[Page images and extracted text]
<<<<

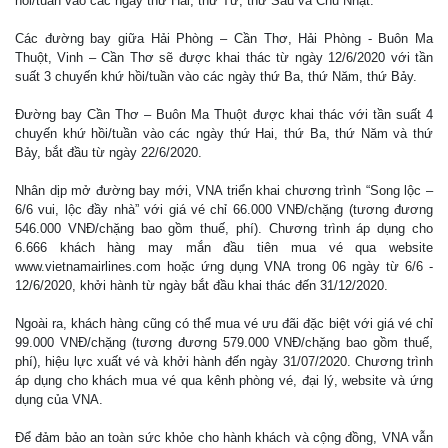
hồi/tuần vào các ngày thứ Hai, thứ Tư, thứ Sáu và Chủ Nhật.
Các đường bay giữa Hải Phòng – Cần Thơ, Hải Phòng - Buôn Ma
Thuột, Vinh – Cần Thơ sẽ được khai thác từ ngày 12/6/2020 với tần
suất 3 chuyến khứ hồi/tuần vào các ngày thứ Ba, thứ Năm, thứ Bảy.
Đường bay Cần Thơ – Buôn Ma Thuột được khai thác với tần suất 4
chuyến khứ hồi/tuần vào các ngày thứ Hai, thứ Ba, thứ Năm và thứ
Bảy, bắt đầu từ ngày 22/6/2020.
Nhân dịp mở đường bay mới, VNA triển khai chương trình “Song lộc –
6/6 vui, lộc đầy nhà” với giá vé chỉ 66.000 VNĐ/chặng (tương đương
546.000 VNĐ/chặng bao gồm thuế, phí). Chương trình áp dụng cho
6.666 khách hàng may mắn đầu tiên mua vé qua website
www.vietnamairlines.com hoặc ứng dụng VNA trong 06 ngày từ 6/6 -
12/6/2020, khởi hành từ ngày bắt đầu khai thác đến 31/12/2020.
Ngoài ra, khách hàng cũng có thể mua vé ưu đãi đặc biệt với giá vé chỉ
99.000 VNĐ/chặng (tương đương 579.000 VNĐ/chặng bao gồm thuế,
phí), hiệu lực xuất vé và khởi hành đến ngày 31/07/2020. Chương trình
áp dụng cho khách mua vé qua kênh phòng vé, đại lý, website và ứng
dụng của VNA.
Để đảm bảo an toàn sức khỏe cho hành khách và cộng đồng, VNA vẫn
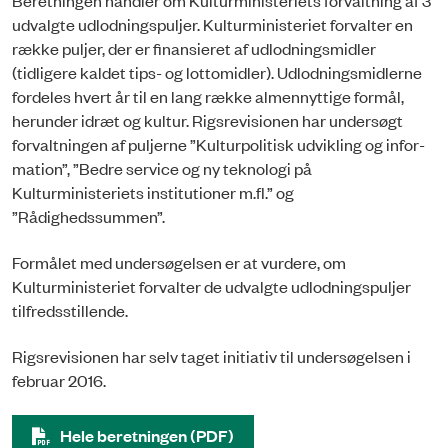
udvalgte udlodningspuljer. Kultur­ministe­ri­et forvalter en
række puljer, der er finansieret af udlodningsmidler
(tidligere kaldet tips- og lottomidler). Udlod­nings­mid­ler­ne
fordeles hvert år til en lang række almennyttige formål,
herunder idræt og kultur. Rigsrevisionen har und­er­søgt
forvaltningen af puljerne ”Kulturpolitisk udvikling og infor­
ma­tion”, ”Bedre service og ny teknologi på
Kulturministeriets institutioner m.fl.” og
”Rådighedssummen”.
Formålet med undersøgelsen er at vurdere, om
Kulturministeriet forvalter de udvalgte udlodnings­pul­jer
tilfredsstillende.
Rigsrevisionen har selv taget initiativ til undersøgelsen i
februar 2016.
Hele beretningen (PDF)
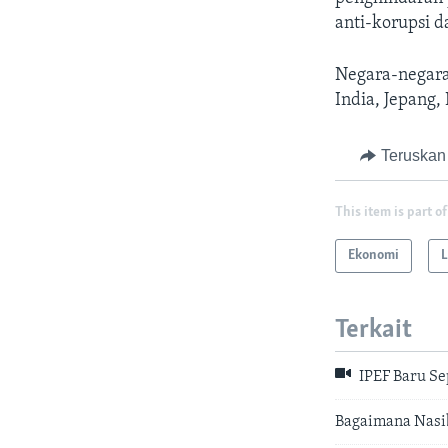
anti-korupsi 
Negara-negara 
India, Jepang,
Teruskan
This item is part of
Ekonomi
L
Terkait
IPEF Baru Se
Bagaimana Nasi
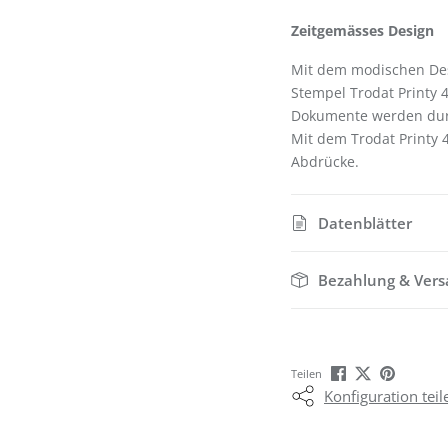
Zeitgemässes Design
Mit dem modischen Desi
Stempel Trodat Printy 4
Dokumente werden durch
Mit dem Trodat Printy 
Abdrücke.
Datenblätter
Bezahlung & Ver
Teilen
Konfiguration teil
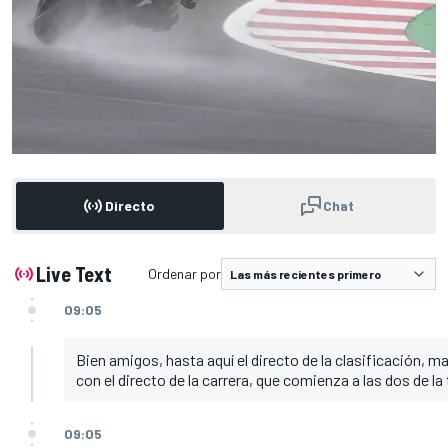
Directo
Chat
Live Text
Ordenar por
09:05
Bien amigos, hasta aquí el directo de la clasificación, 
con el directo de la carrera, que comienza a las dos de l
09:05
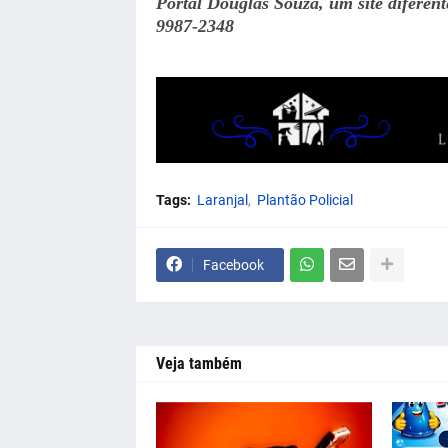
Portal Douglas Souza, um site diferen
9987-2348
Tags:
Laranjal
Plantão Policial
Facebook
Veja também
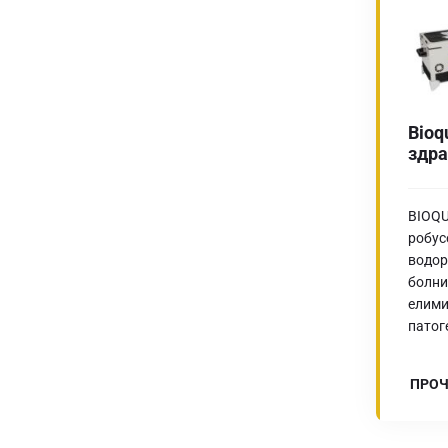
Bioq
здра
BIOQU
робус
водор
болни
елими
патог
ПРОЧ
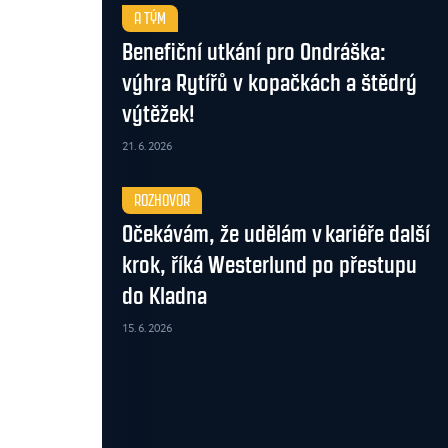
A TÝM
Benefiční utkání pro Ondráška:
výhra Rytířů v kopačkách a štědrý
výtěžek!
21. 6. 2026
ROZHOVOR
Očekávám, že udělám v kariéře další
krok, říká Westerlund po přestupu
do Kladna
15. 6. 2026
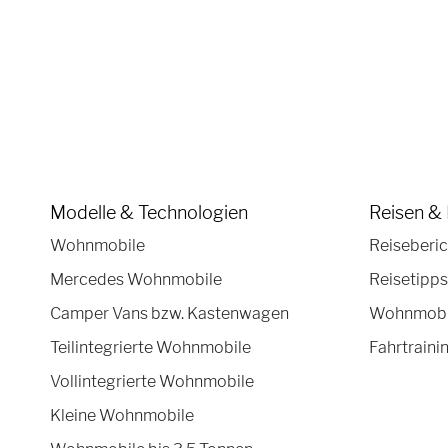
Modelle & Technologien
Reisen & 
Wohnmobile
Reiseberic
Mercedes Wohnmobile
Reisetipps
Camper Vans bzw. Kastenwagen
Wohnmobil
Teilintegrierte Wohnmobile
Fahrtraini
Vollintegrierte Wohnmobile
Kleine Wohnmobile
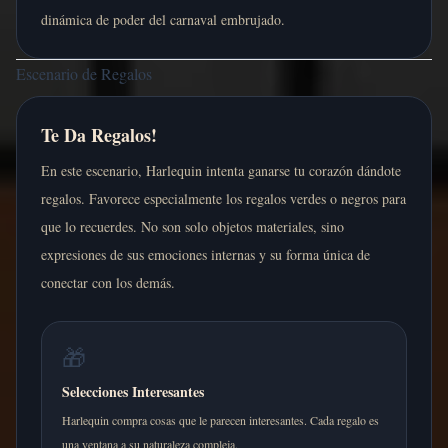
dinámica de poder del carnaval embrujado.
Escenario de Regalos
Te Da Regalos!
En este escenario, Harlequin intenta ganarse tu corazón dándote
regalos. Favorece especialmente los regalos verdes o negros para
que lo recuerdes. No son solo objetos materiales, sino
expresiones de sus emociones internas y su forma única de
conectar con los demás.
🎁
Selecciones Interesantes
Harlequin compra cosas que le parecen interesantes. Cada regalo es
una ventana a su naturaleza compleja.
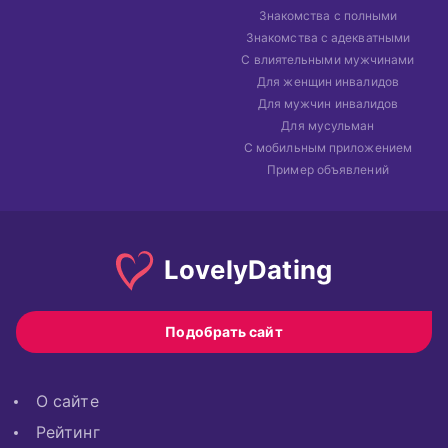
Знакомства с полными
Знакомства с адекватными
С влиятельными мужчинами
Для женщин инвалидов
Для мужчин инвалидов
Для мусульман
С мобильным приложением
Пример объявлений
Lovely
Dating
Подобрать сайт
О сайте
Рейтинг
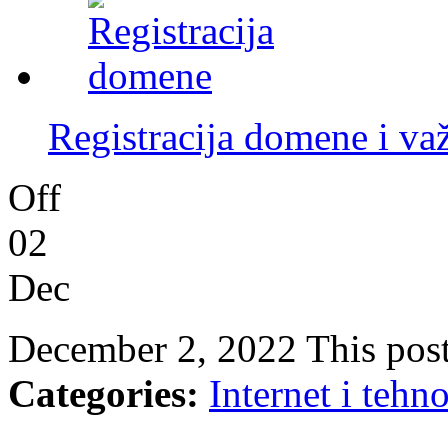
Registracija domene i važ
Off
02
Dec
December 2, 2022
This pos
Categories:
Internet i tehn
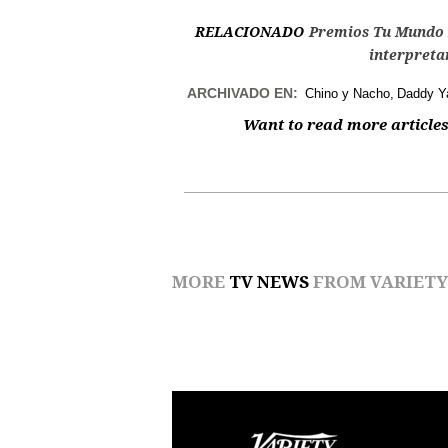
RELACIONADO
Premios Tu Mundo 2
interpreta
ARCHIVADO EN:
Chino y Nacho
Daddy Y
Want to read more articles
MORE
TV NEWS
FROM VARIETY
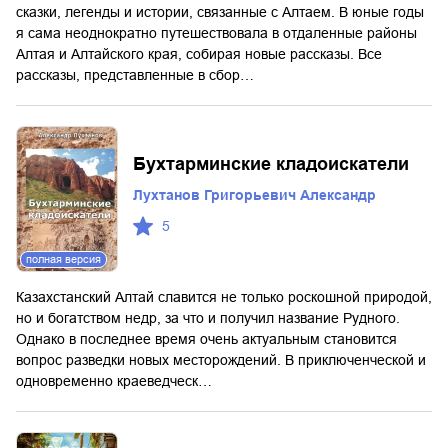
сказки, легенды и истории, связанные с Алтаем. В юные годы
я сама неоднократно путешествовала в отдаленные районы
Алтая и Алтайского края, собирая новые рассказы. Все
рассказы, представленные в сбор…
Бухтарминские кладоискатели
Лухтанов Григорьевич Александр
5
полная версия
Казахстанский Алтай славится не только роскошной природой,
но и богатством недр, за что и получил название Рудного.
Однако в последнее время очень актуальным становится
вопрос разведки новых месторождений. В приключенческой и
одновременно краеведческ…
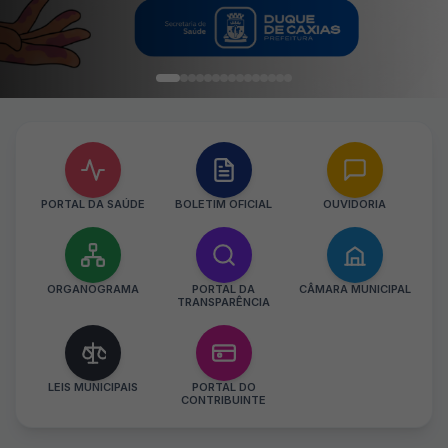
PORTAL DA SAÚDE
BOLETIM OFICIAL
OUVIDORIA
ORGANOGRAMA
PORTAL DA
CÂMARA MUNICIPAL
TRANSPARÊNCIA
LEIS MUNICIPAIS
PORTAL DO
CONTRIBUINTE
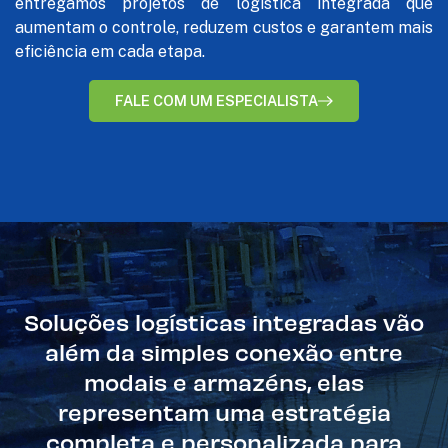
entregamos projetos de logística integrada que
aumentam o controle, reduzem custos e garantem mais
eficiência em cada etapa.
FALE COM UM ESPECIALISTA
Soluções logísticas integradas vão
além da simples conexão entre
modais e armazéns, elas
representam uma estratégia
completa e personalizada para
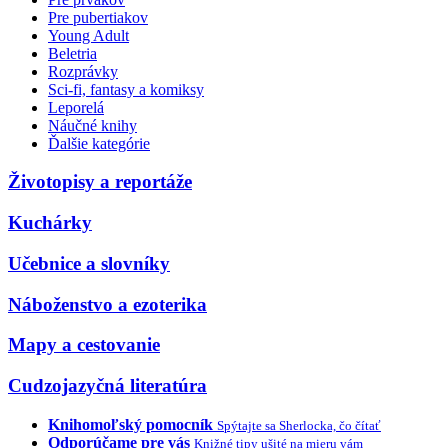
Pre pubertiakov
Young Adult
Beletria
Rozprávky
Sci-fi, fantasy a komiksy
Leporelá
Náučné knihy
Ďalšie kategórie
Životopisy a reportáže
Kuchárky
Učebnice a slovníky
Náboženstvo a ezoterika
Mapy a cestovanie
Cudzojazyčná literatúra
Knihomoľský pomocník
Spýtajte sa Sherlocka, čo čítať
Odporúčame pre vás
Knižné tipy ušité na mieru vám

>>>>

Exercise details: Give every line above again exactly, omitting whatever pictures appear.

Response to the exercise:
hồi/tuần vào các ngày thứ Hai, thứ Tư, thứ Sáu và Chủ Nhật.
Các đường bay giữa Hải Phòng – Cần Thơ, Hải Phòng - Buôn Ma
Thuột, Vinh – Cần Thơ sẽ được khai thác từ ngày 12/6/2020 với tần
suất 3 chuyến khứ hồi/tuần vào các ngày thứ Ba, thứ Năm, thứ Bảy.
Đường bay Cần Thơ – Buôn Ma Thuột được khai thác với tần suất 4
chuyến khứ hồi/tuần vào các ngày thứ Hai, thứ Ba, thứ Năm và thứ
Bảy, bắt đầu từ ngày 22/6/2020.
Nhân dịp mở đường bay mới, VNA triển khai chương trình “Song lộc –
6/6 vui, lộc đầy nhà” với giá vé chỉ 66.000 VNĐ/chặng (tương đương
546.000 VNĐ/chặng bao gồm thuế, phí). Chương trình áp dụng cho
6.666 khách hàng may mắn đầu tiên mua vé qua website
www.vietnamairlines.com hoặc ứng dụng VNA trong 06 ngày từ 6/6 -
12/6/2020, khởi hành từ ngày bắt đầu khai thác đến 31/12/2020.
Ngoài ra, khách hàng cũng có thể mua vé ưu đãi đặc biệt với giá vé chỉ
99.000 VNĐ/chặng (tương đương 579.000 VNĐ/chặng bao gồm thuế,
phí), hiệu lực xuất vé và khởi hành đến ngày 31/07/2020. Chương trình
áp dụng cho khách mua vé qua kênh phòng vé, đại lý, website và ứng
dụng của VNA.
Để đảm bảo an toàn sức khỏe cho hành khách và cộng đồng, VNA vẫn
udvalgte udlodningspuljer. Kultur­ministe­ri­et forvalter en
række puljer, der er finansieret af udlodningsmidler
(tidligere kaldet tips- og lottomidler). Udlod­nings­mid­ler­ne
fordeles hvert år til en lang række almennyttige formål,
herunder idræt og kultur. Rigsrevisionen har und­er­søgt
forvaltningen af puljerne ”Kulturpolitisk udvikling og infor­
ma­tion”, ”Bedre service og ny teknologi på
Kulturministeriets institutioner m.fl.” og
”Rådighedssummen”.
Formålet med undersøgelsen er at vurdere, om
Kulturministeriet forvalter de udvalgte udlodnings­pul­jer
tilfredsstillende.
Rigsrevisionen har selv taget initiativ til undersøgelsen i
februar 2016.
Hele beretningen (PDF)
anti-korupsi 
Negara-negara 
India, Jepang,
Teruskan
This item is part of
Ekonomi
L
Terkait
IPEF Baru Se
Bagaimana Nasi
Zeitgemässes Design
Mit dem modischen Desi
Stempel Trodat Printy 4
Dokumente werden durch
Mit dem Trodat Printy 
Abdrücke.
Datenblätter
Bezahlung & Ver
Teilen
Konfiguration teil
Directo
Chat
Live Text
Ordenar por
09:05
Bien amigos, hasta aquí el directo de la clasificación, 
con el directo de la carrera, que comienza a las dos de l
09:05
Portal Douglas Souza, um site diferen
9987-2348
Tags:
Laranjal
Plantão Policial
Facebook
Veja também
Bioq
здра
BIOQU
робус
водор
болни
елими
патог
ПРОЧ
A TÝM
Benefiční utkání pro Ondráška:
výhra Rytířů v kopačkách a štědrý
výtěžek!
21. 6. 2026
ROZHOVOR
Očekávám, že udělám v kariéře další
krok, říká Westerlund po přestupu
do Kladna
15. 6. 2026
Modelle & Technologien
Reisen & 
Wohnmobile
Reiseberic
Mercedes Wohnmobile
Reisetipps
Camper Vans bzw. Kastenwagen
Wohnmobil
Teilintegrierte Wohnmobile
Fahrtraini
Vollintegrierte Wohnmobile
Kleine Wohnmobile
dinámica de poder del carnaval embrujado.
Escenario de Regalos
Te Da Regalos!
En este escenario, Harlequin intenta ganarse tu corazón dándote
regalos. Favorece especialmente los regalos verdes o negros para
que lo recuerdes. No son solo objetos materiales, sino
expresiones de sus emociones internas y su forma única de
conectar con los demás.
🎁
Selecciones Interesantes
Harlequin compra cosas que le parecen interesantes. Cada regalo es
una ventana a su naturaleza compleja.
Знакомства с полными
Знакомства с адекватными
С влиятельными мужчинами
Для женщин инвалидов
Для мужчин инвалидов
Для мусульман
С мобильным приложением
Пример объявлений
Lovely
Dating
Подобрать сайт
О сайте
Рейтинг
Registracija domene i važ
Off
02
Dec
December 2, 2022
This pos
Categories:
Internet i tehn
RELACIONADO
Premios Tu Mundo 2
interpreta
ARCHIVADO EN:
Chino y Nacho
Daddy Y
Want to read more articles
MORE
TV NEWS
FROM VARIETY
сказки, легенды и истории, связанные с Алтаем. В юные годы
я сама неоднократно путешествовала в отдаленные районы
Алтая и Алтайского края, собирая новые рассказы. Все
рассказы, представленные в сбор…
Бухтарминские кладоискатели
Лухтанов Григорьевич Александр
5
полная версия
Казахстанский Алтай славится не только роскошной природой,
но и богатством недр, за что и получил название Рудного.
Однако в последнее время очень актуальным становится
вопрос разведки новых месторождений. В приключенческой и
одновременно краеведческ…
PORTAL DA SAÚDE
BOLETIM OFICIAL
OUVIDORIA
ORGANOGRAMA
PORTAL DA
CÂMARA MUNICIPAL
TRANSPARÊNCIA
LEIS MUNICIPAIS
PORTAL DO
CONTRIBUINTE
entregamos projetos de logística integrada que
aumentam o controle, reduzem custos e garantem mais
eficiência em cada etapa.
FALE COM UM ESPECIALISTA
Soluções logísticas integradas vão
além da simples conexão entre
modais e armazéns, elas
representam uma estratégia
completa e personalizada para
Pre pubertiakov
Young Adult
Beletria
Rozprávky
Sci-fi, fantasy a komiksy
Leporelá
Náučné knihy
Ďalšie kategórie
Životopisy a reportáže
Kuchárky
Učebnice a slovníky
Náboženstvo a ezoterika
Mapy a cestovanie
Cudzojazyčná literatúra
Knihomoľský pomocník
Spýtajte sa Sherlocka, čo čítať
Odporúčame pre vás
Knižné tipy ušité na mieru vám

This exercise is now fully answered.